In the aftermath of Judge Ketanji Brown Jackson’s confirmation to a seat on the United States Supreme Court, there’s a lot still to be said about the way federal judicial nominations are handled. Most of it bad. Like Humpty Dumpty, the process is so badly broken that “all the king’s horses and all the king’s men” may never get it back together again.
Each party blames the other for the breakdown. Republicans, heels dug in, say, “What about Bork?” Equally immovable Democrats respond, “What about Merrick Garland?” Rare these days is the senator who can vote to confirm a high court appointment made by a president of the other party without incurring substantial political problems with the folks back home.
The reasons for this are not just partisan. As the parties have polarized, so too has their view of the proper role of the federal judiciary. Progressives prefer nominees who are “activists” and who consider the public policy implications of what they hand down in addition to or over and above issues of constitutionality. They, like the late Justice William O. Douglas, believe they should be guided by the penumbras currently emanating from the Constitution rather than its text alone, allowing, even requiring them to “make law from the bench” without regard for textual limitations.
Conservatives seek out nominees who feel bound by limitations beyond precedent, including the belief that the words used in the Constitution had a clear, specific, common meaning understood by reasonable people at the time it was written and which are still determinate today.
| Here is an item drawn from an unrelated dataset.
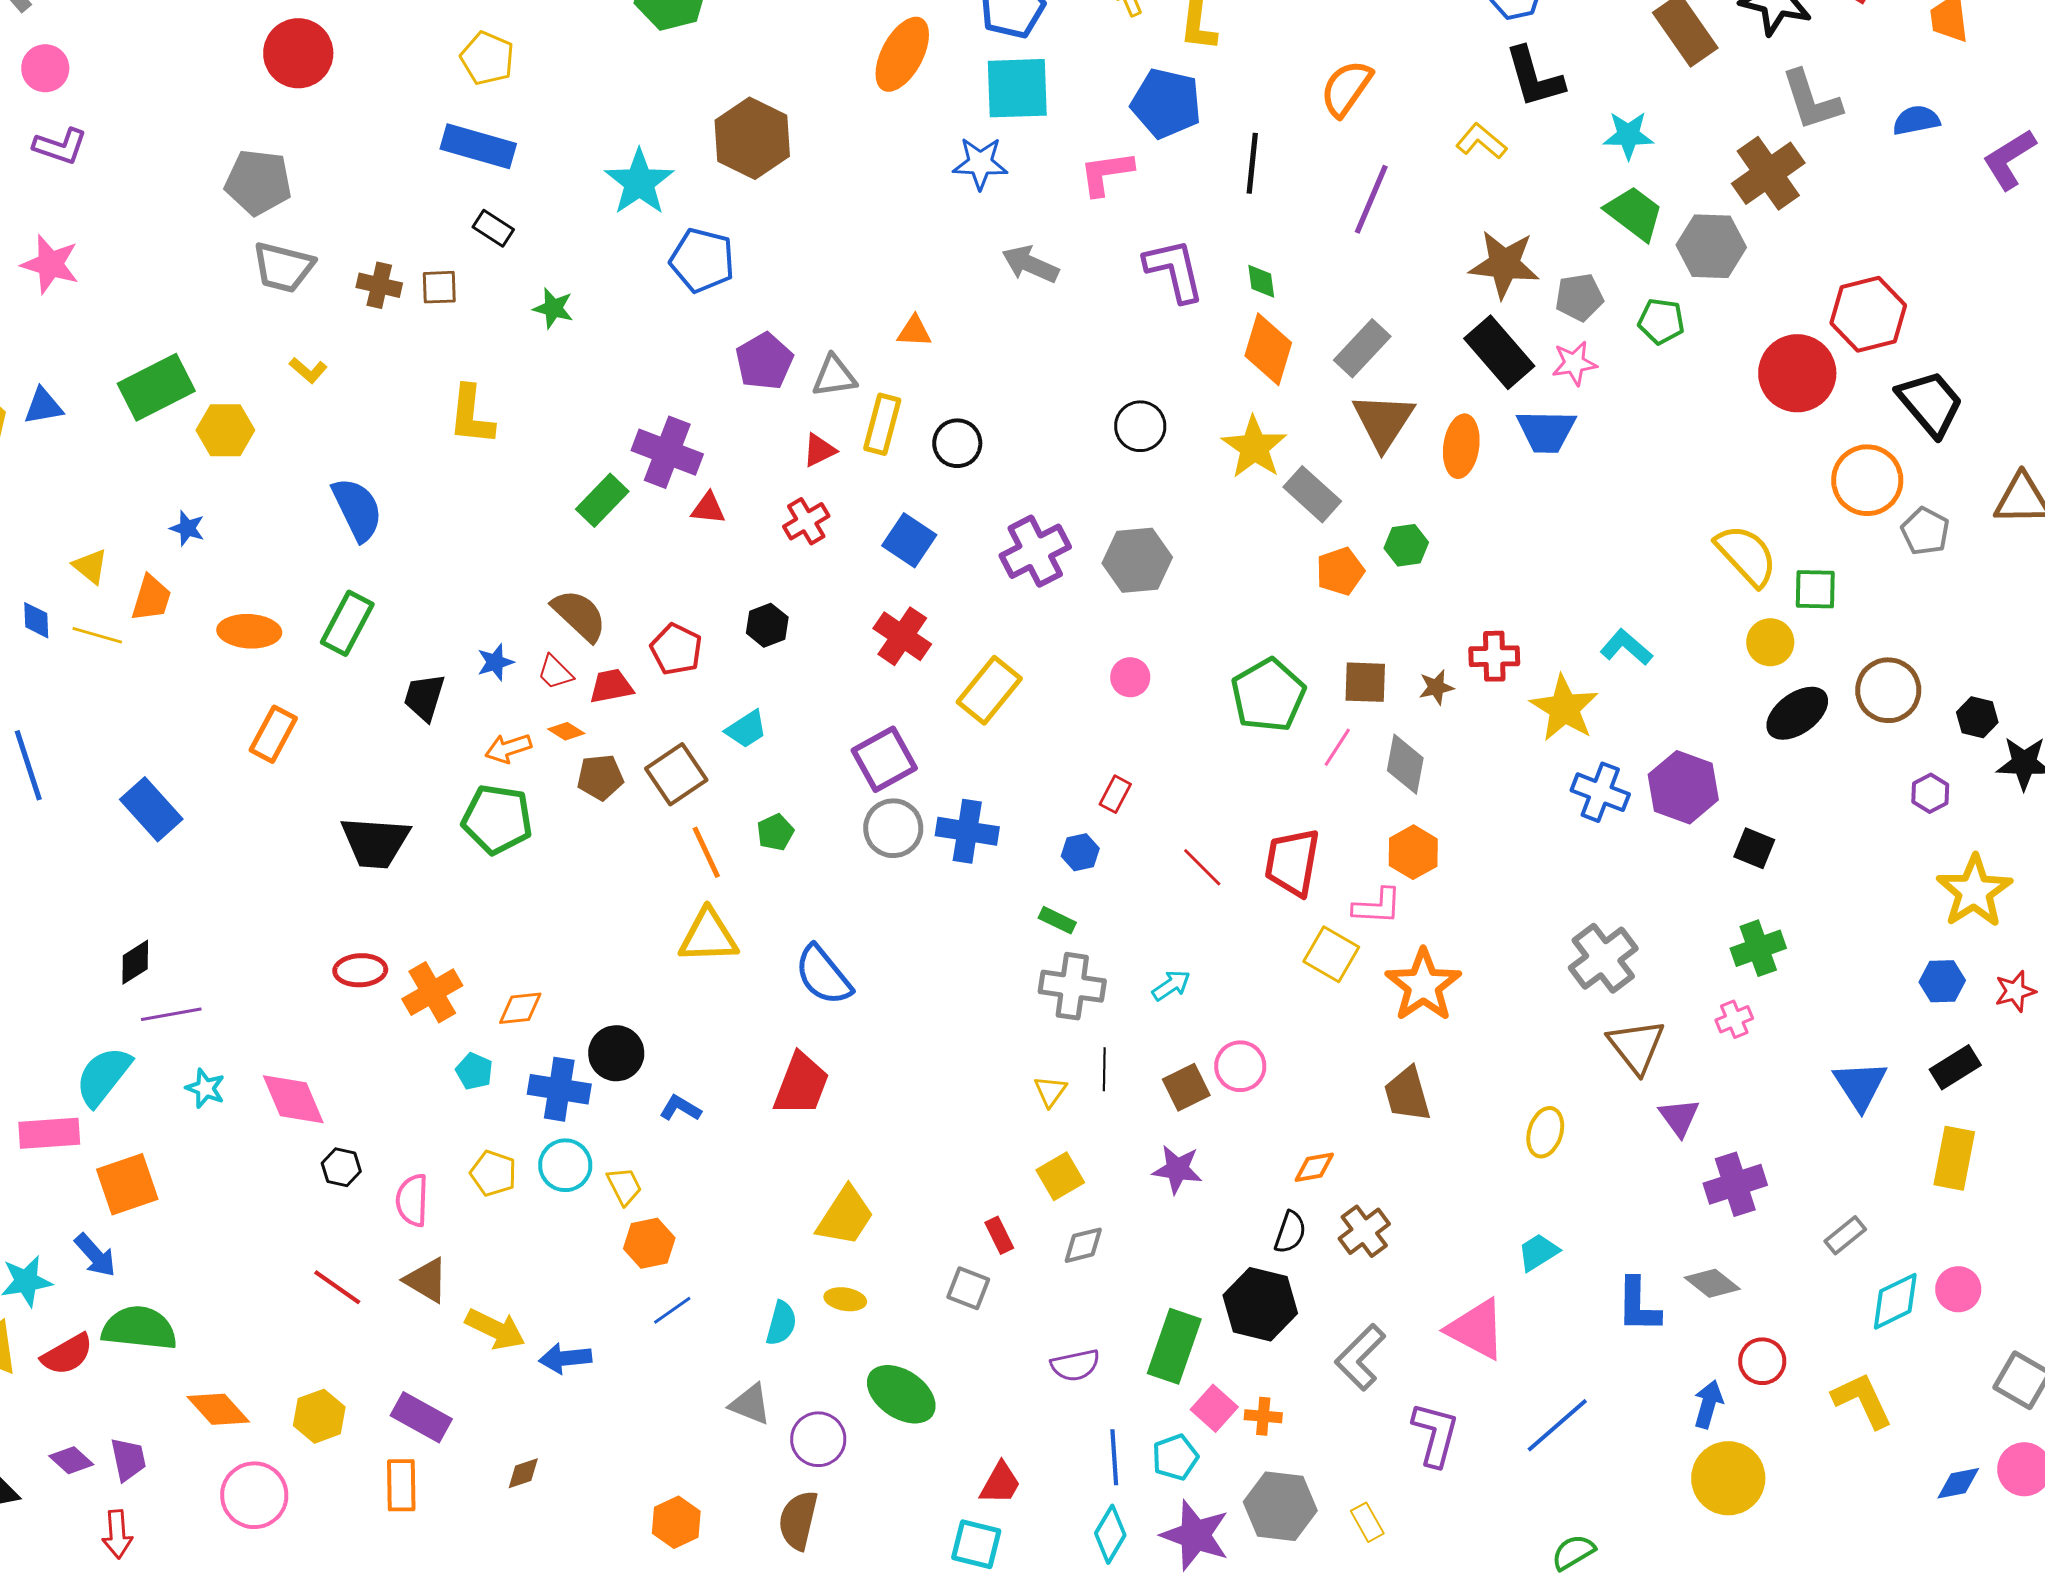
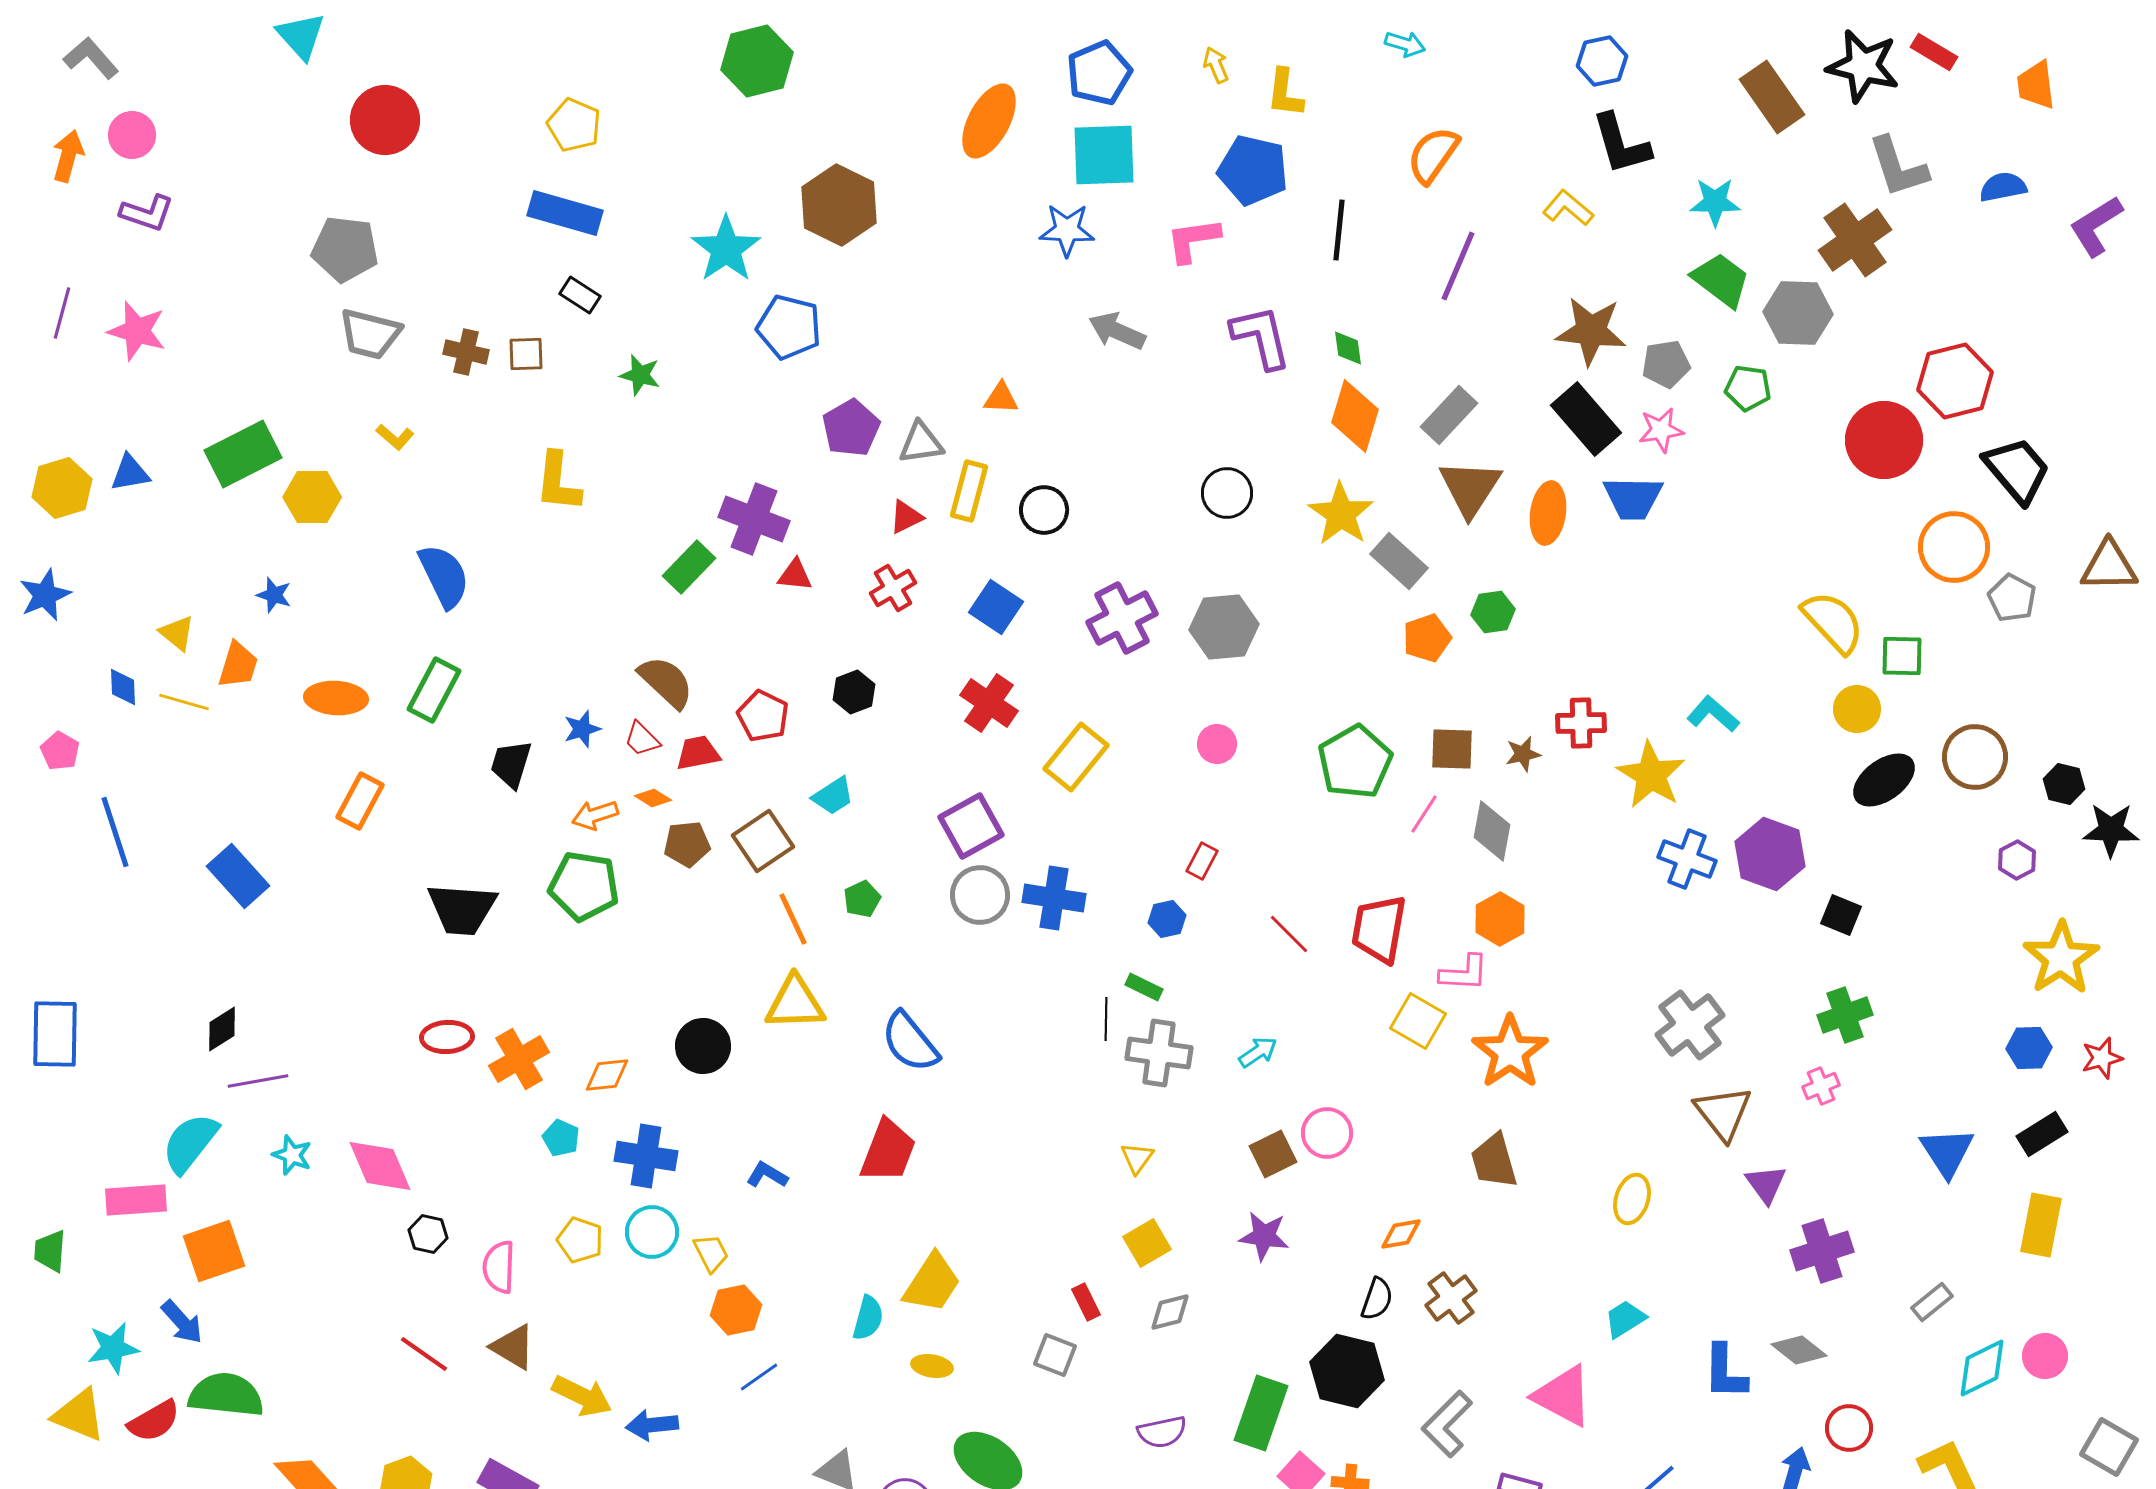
black circle: (616, 1053) -> (703, 1046), moved
black line: (1104, 1069) -> (1106, 1019), moved
cyan semicircle: (781, 1323) -> (868, 1318), moved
That philosophy of “originalism,” held among others by legendary Justice Antonin Scalia, is best expressed axiomatically as “The Constitution says what it means and means what it says.”
Over time, these diametrically opposite views regarding the role of a Supreme Court justice have turned the confirmation process into something resembling a partisan political campaign. President Joe Biden acknowledged as much Friday at the White House at an event with Judge Jackson following the Senate vote.
“I knew the person I nominated,” he said, “would be put through a painful and difficult confirmation process. But I have to tell you: What Judge Jackson was put through was well beyond that. There was verbal abuse, the anger, the constant interruptions, the most vile, baseless, vile [sic] assertions and accusations.”
Biden must have missed the Kavanaugh hearings. He didn’t miss the Bork or Thomas hearings, though. He was not only present as they were publicly flayed regarding their opinions and had their character assassinated, he presided over them. And each one of them contained more “baseless, vile assertions and accusations” than anything Judge Jackson experienced.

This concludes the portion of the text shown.